Steps to mitigate the bad stress:

  • Identify the cause - it’s not necessarily the simple fact of the workload or the time pressure. Identify the place where you think there is no control or choice - that is most likely the cause of the stress.

  • Avoid the avoidable causes - if there is a single person or group of people causing the stress, find ways around them. Escalate if necessary - make getting past them your team lead or manager’s problem (that’s why they get paid the big bucks ;) ).

  • Structure and schedule your workload better - if the primary cause is time - imminent deadlines, triage the work you have to do. Be realistic about work you are capable of doing well (individually or as a team) in the given timeframe. If the essential work can fit into that amount of capacity, focus on that and push the rest to one side.

    If you can’t fit the essential work into the capacity, you’re doomed - no point continuing stressing about it. You tried - there’s no point getting a heart attack over the physically impossible. When you make that situation clear to the stakeholders, frequently some of that set of essentials becomes not quite as essential as previously thought. Better to have that conversation early, before the team break themselves.

    If the stress is coming from no particular deadline but a steady overload of work, manage it better (yes, not hugely helpful). Learn to say no to stakeholders. Make your planning and capacity more transparent to stakeholders - you have capacity X, you are not going to attempt to do more than X amount of stories per timeframe, regardless of how much they jump up and down.

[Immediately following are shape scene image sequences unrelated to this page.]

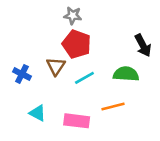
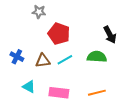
gray star: (73, 15) -> (39, 12), moved
brown triangle: (56, 66) -> (43, 61), moved, turned 49
orange line: (113, 107) -> (97, 93), moved

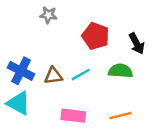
red pentagon: (59, 34) -> (96, 36), moved
blue cross: (17, 57) -> (21, 71), size x1.5
cyan triangle: (29, 87) -> (19, 103), moved, size x1.5

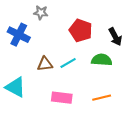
blue cross: (21, 71) -> (19, 35), moved

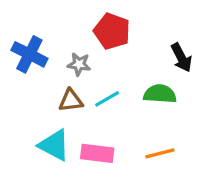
gray star: (41, 13) -> (79, 64), moved
red pentagon: (81, 30) -> (112, 31), moved
cyan triangle: (16, 87) -> (54, 145), moved

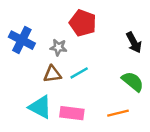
green semicircle: (160, 94) -> (133, 81), moved, turned 35

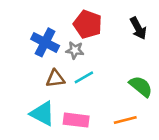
blue cross: (22, 40) -> (45, 42), moved
black arrow: (134, 42) -> (138, 28), moved
gray star: (58, 47) -> (75, 50), moved

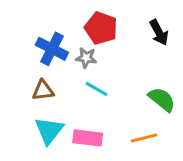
cyan line: (84, 77) -> (97, 89), turned 60
brown triangle: (55, 79) -> (43, 90), moved
cyan triangle: (42, 114) -> (49, 131), turned 40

    Once you have rules of engagement with them as to how they can choose the order but not the quantity of work to be done, or when it is acceptable to bump work up the priority queue (to replace existing work, not add to it), things become less stressed. You can then focus on doing the work rather than panicking about all the work you’re not doing. In the long run you’re actually giving them a better customer experience by having a stable, predictable output.

  • Learn when to cut your losses - in toxic situations, learn when the best response is just walking away. Regardless of how much your office life rules your day and possibly stresses you, in the end it’s just a job. Unless you have signed a really bad contract, you’re not imprisoned there, and there are generally other options available.

    It’s easier for contractors, as the mindset of leaving and going somewhere else is our normal business practice - one contract ends, we go get another. I guess leaving is a bit scarier for permanent staff, but the fact is in our industry moving between companies is normal practice. If you’re in a bad, stressful situation in your current location, and you can’t see another way to fix it, polishing up that CV is probably better for your health than staying and being miserable.

It’s down to recognising that there are choices, you are rarely as out of control as you think.